## What you are asked to do:
Scanning the entries below, copy every line that contains the word "These".

## Records:

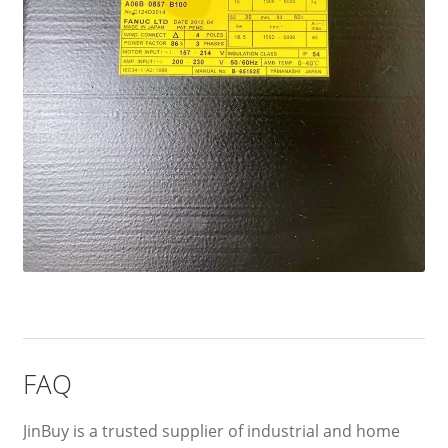
FAQ
JinBuy is a trusted supplier of industrial and home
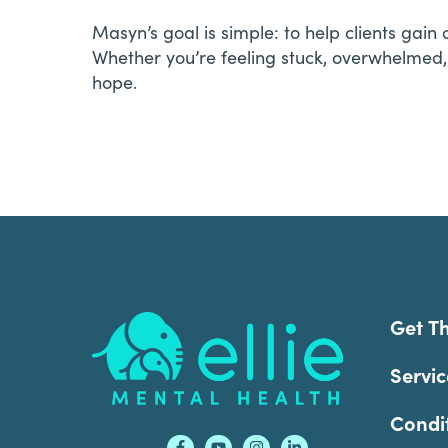
Masyn’s goal is simple: to help clients gai
Whether you’re feeling stuck, overwhelmed,
hope.
Footer
Get T
Servic
Condi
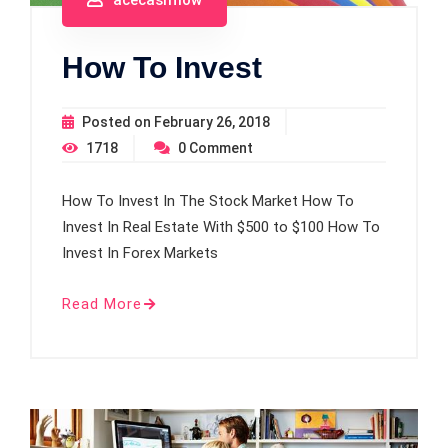
How To Invest
Posted on
February 26, 2018
1718
0
Comment
How To Invest In The Stock Market How To
Invest In Real Estate With $500 to $100 How To
Invest In Forex Markets
Read More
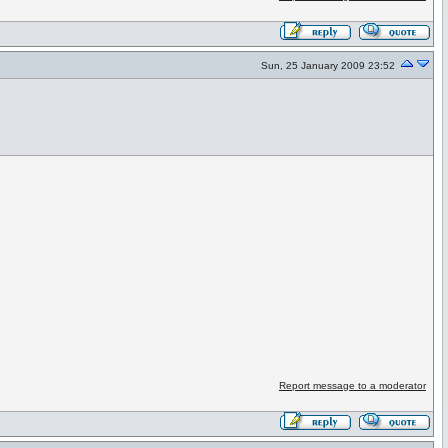
Sun, 25 January 2009 23:52
Report message to a moderator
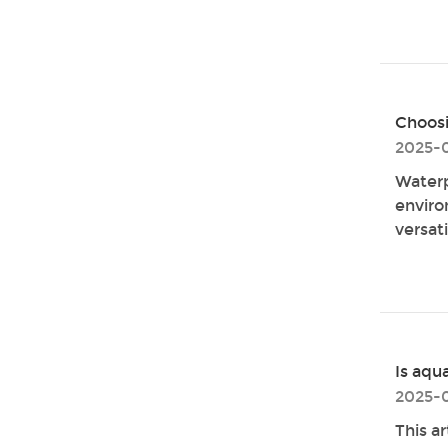
Choosi
2025-
Waterp
enviro
versati
Is aqu
2025-0
This ar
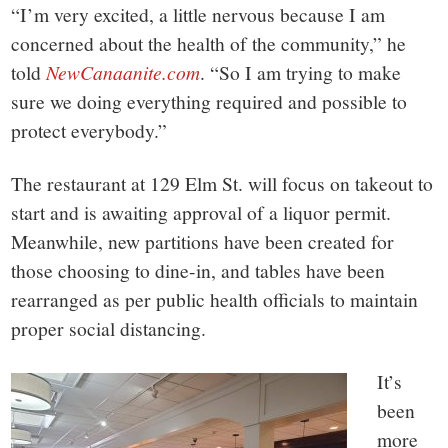
“I’m very excited, a little nervous because I am
concerned about the health of the community,” he
told
NewCanaanite.com
. “So I am trying to make
sure we doing everything required and possible to
protect everybody.”
The restaurant at 129 Elm St. will focus on takeout to
start and is awaiting approval of a liquor permit.
Meanwhile, new partitions have been created for
those choosing to dine-in, and tables have been
rearranged as per public health officials to maintain
proper social distancing.
It’s
been
more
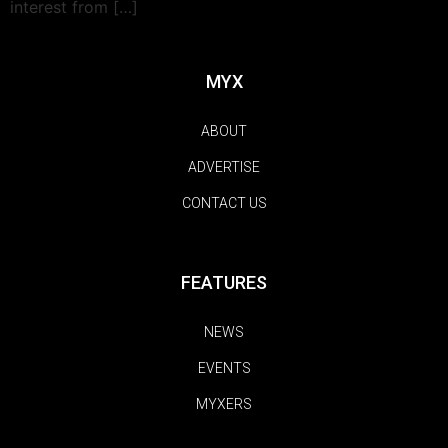
interest from […]
MYX
ABOUT
ADVERTISE
CONTACT US
FEATURES
NEWS
EVENTS
MYXERS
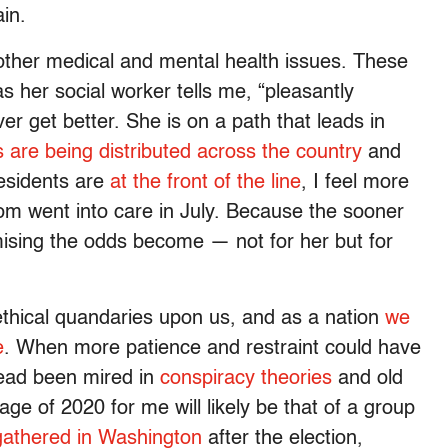
in.
other medical and mental health issues. These
as her social worker tells me, “pleasantly
r get better. She is on a path that leads in
 are being distributed across the country
and
esidents are
at the front of the line
, I feel more
om went into care in July. Because the sooner
ising the odds become — not for her but for
thical quandaries upon us, and as a nation
we
e
. When more patience and restraint could have
tead been mired in
conspiracy theories
and old
age of 2020 for me will likely be that of a group
athered in Washington
after the election,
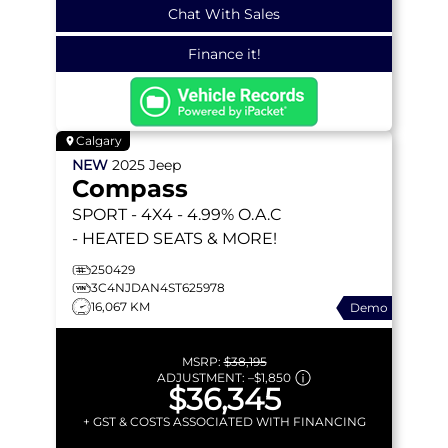
Chat With Sales
Finance it!
Calgary
NEW
2025
Jeep
Compass
SPORT
- 4X4 - 4.99% O.A.C
- HEATED SEATS & MORE!
250429
3C4NJDAN4ST625978
16,067 KM
Demo
MSRP:
$38,195
ADJUSTMENT:
–
$1,850
$36,345
+ GST & COSTS ASSOCIATED WITH FINANCING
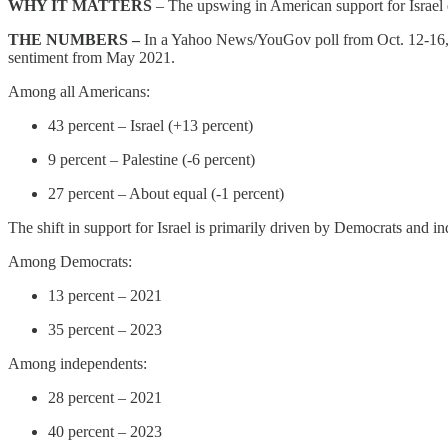
WHY IT MATTERS
– The upswing in American support for Israel e
THE NUMBERS –
In a Yahoo News/YouGov poll from Oct. 12-16, Ame
sentiment from May 2021.
Among all Americans:
43 percent – Israel (+13 percent)
9 percent – Palestine (-6 percent)
27 percent – About equal (-1 percent)
The shift in support for Israel is primarily driven by Democrats and i
Among Democrats:
13 percent – 2021
35 percent – 2023
Among independents:
28 percent – 2021
40 percent – 2023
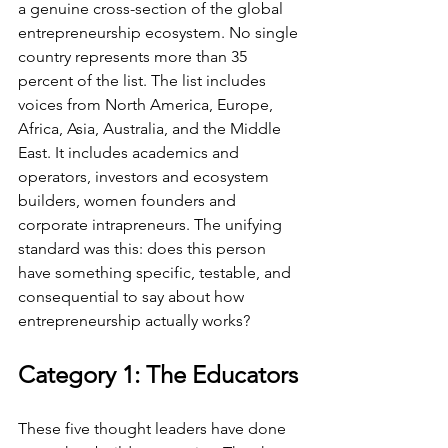
a genuine cross-section of the global 
entrepreneurship ecosystem. No single 
country represents more than 35 
percent of the list. The list includes 
voices from North America, Europe, 
Africa, Asia, Australia, and the Middle 
East. It includes academics and 
operators, investors and ecosystem 
builders, women founders and 
corporate intrapreneurs. The unifying 
standard was this: does this person 
have something specific, testable, and 
consequential to say about how 
entrepreneurship actually works?
Category 1: The Educators
These five thought leaders have done 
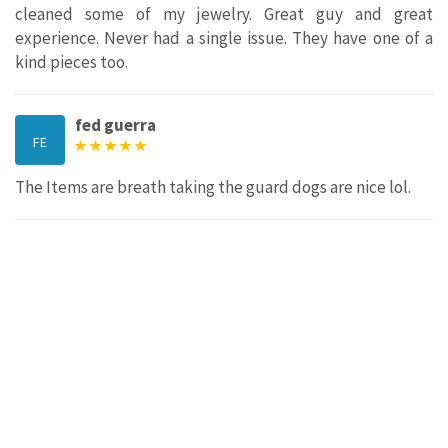
cleaned some of my jewelry. Great guy and great
experience. Never had a single issue. They have one of a
kind pieces too.
fed guerra
FE
The Items are breath taking the guard dogs are nice lol.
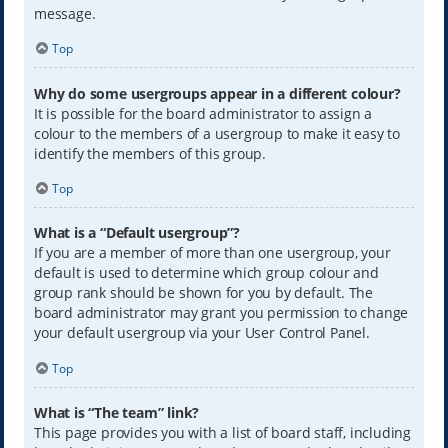
message.
Top
Why do some usergroups appear in a different colour?
It is possible for the board administrator to assign a
colour to the members of a usergroup to make it easy to
identify the members of this group.
Top
What is a “Default usergroup”?
If you are a member of more than one usergroup, your
default is used to determine which group colour and
group rank should be shown for you by default. The
board administrator may grant you permission to change
your default usergroup via your User Control Panel.
Top
What is “The team” link?
This page provides you with a list of board staff, including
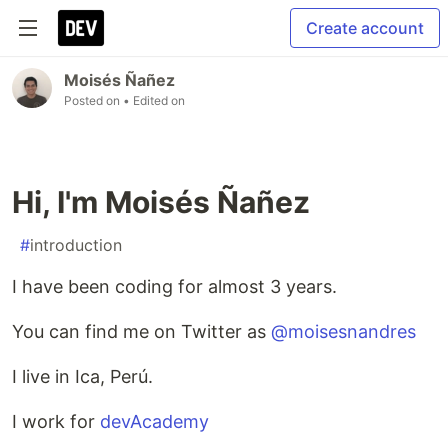
Create account
Moisés Ñañez
Posted on
• Edited on
Hi, I'm Moisés Ñañez
#
introduction
I have been coding for almost 3 years.
You can find me on Twitter as
@moisesnandres
I live in Ica, Perú.
I work for
devAcademy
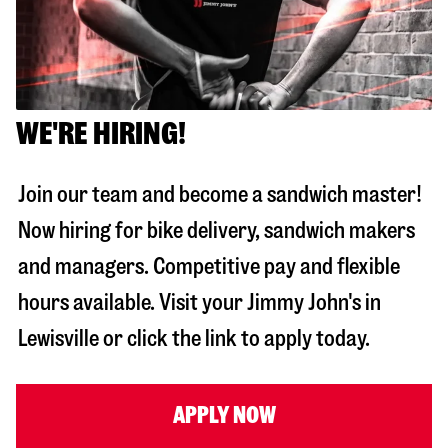
WE'RE HIRING!
Join our team and become a sandwich master!
Now hiring for bike delivery, sandwich makers
and managers. Competitive pay and flexible
hours available. Visit your Jimmy John's in
Lewisville
or click the link to apply today.
APPLY NOW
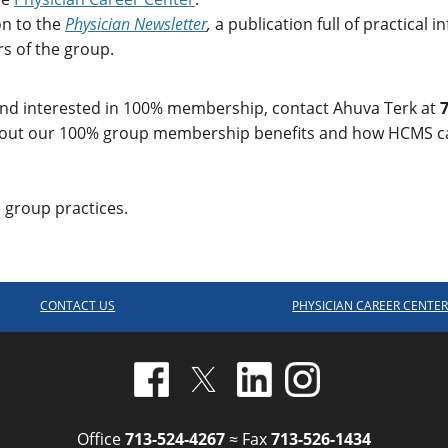
on to the
Physician Newsletter
,
a publication full of practical
s of the group.
 and interested in 100% membership, contact Ahuva Terk at
7
out our 100% group membership benefits and how HCMS can
group practices.
CONTACT US
PHYSICIAN CAREER CENTE
Office
713-524-4267
≈ Fax
713-526-1434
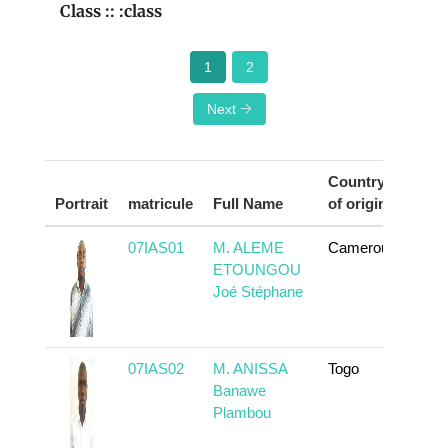
Class :: :class
1
2
Next
Country
Portrait
matricule
Full Name
of origin
Acti
07IAS01
M. ALEME
Cameroun
To 
ETOUNGOU
Joé Stéphane
07IAS02
M. ANISSA
Togo
To 
Banawe
Plambou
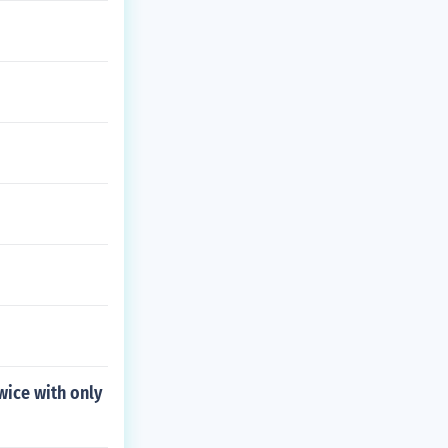
wice with only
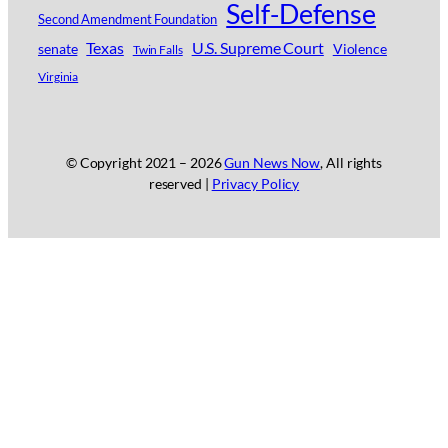
Self-Defense
Second Amendment Foundation
Texas
U.S. Supreme Court
senate
Violence
Twin Falls
Virginia
© Copyright 2021 –
2026
Gun News Now
, All rights
reserved |
Privacy Policy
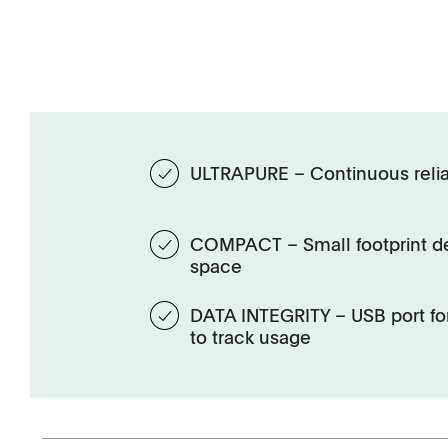
ULTRAPURE – Continuous relia
COMPACT – Small footprint de
space
DATA INTEGRITY – USB port for
to track usage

## Result for this task:
other medical and mental health issues. These
These five thought leaders have done 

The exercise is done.